As soon as she had found a reason to go on (beautiful, to understand how Joel has changed throughout the story, the scene in which he confesses to Ellie that he attempted suicide after Sarah’s death), the world threatens to take her away again. And he is willing to do anything to prevent it; also, to give vent to the more brutal and ruthless side of him (which we had a taste of in the previous episode). The viewer is shocked by the final sequence of the episode, in which the hero suddenly transforms into the villain, but even if what he does seems ethically so wrong, it is almost impossible to blame him. Indeed, the moment in which we follow him as he makes his way to the hospital in search of Ellie is perhaps also the one in which we feel him closest, so human in his absolute selfishness.

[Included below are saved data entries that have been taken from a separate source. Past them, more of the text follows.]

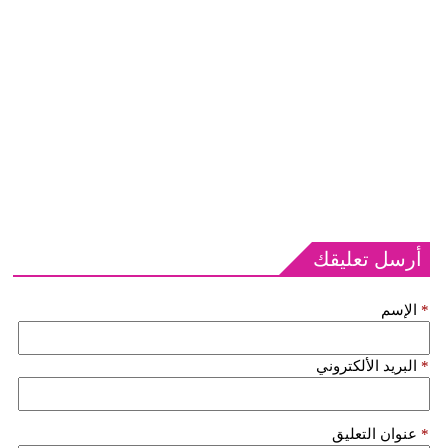
أرسل تعليقك
*
الإسم
*
البريد الألكتروني
*
عنوان التعليق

The ending of The Last of Us is exactly what we would have hoped for in this series, the confrontation between Joel and Ellie in the last scene seemed perfect to close an adventure that lasted for nine episodes, perfectly in line with what was made clear of the two protagonists in the previous eight episodes. With hindsight we see how their fate had already been announced to us in the fifth episode, their narrative arc is somewhat specular to that of Sam and Henry: even in that case a “selfish” choice had been made (saving Sam by sacrificing the leader of the resistance) putting the good of the individual before that of the community. After such an ending, we can only look forward to the arrival of the already announced second season: What future lies ahead for Ellie and Joel? If The Last of Us has taught us something we have only one certainty: it will be bittersweet but more exciting than ever.
The Last of Us Episode 9 Review: The Last Word
The finale of the first season of The Last of Us clings to Joel and Ellie with all its might, providing context to the last remaining unresolved questions and then exploding in its unexpected consequences. Seeing the video game’s epochal moments on screen is a unique experience that will set the pace for subsequent productions and that doesn’t hesitate even for a moment to take the right risks. A conclusion is worthy of a production that will leave its mark and trace a new route for video game-themed transpositions. The conclusion of The Last of Us is exactly what we expected from the best series of the last period. An episode more exciting than ever closes the series in a brutal but poetic and touching way.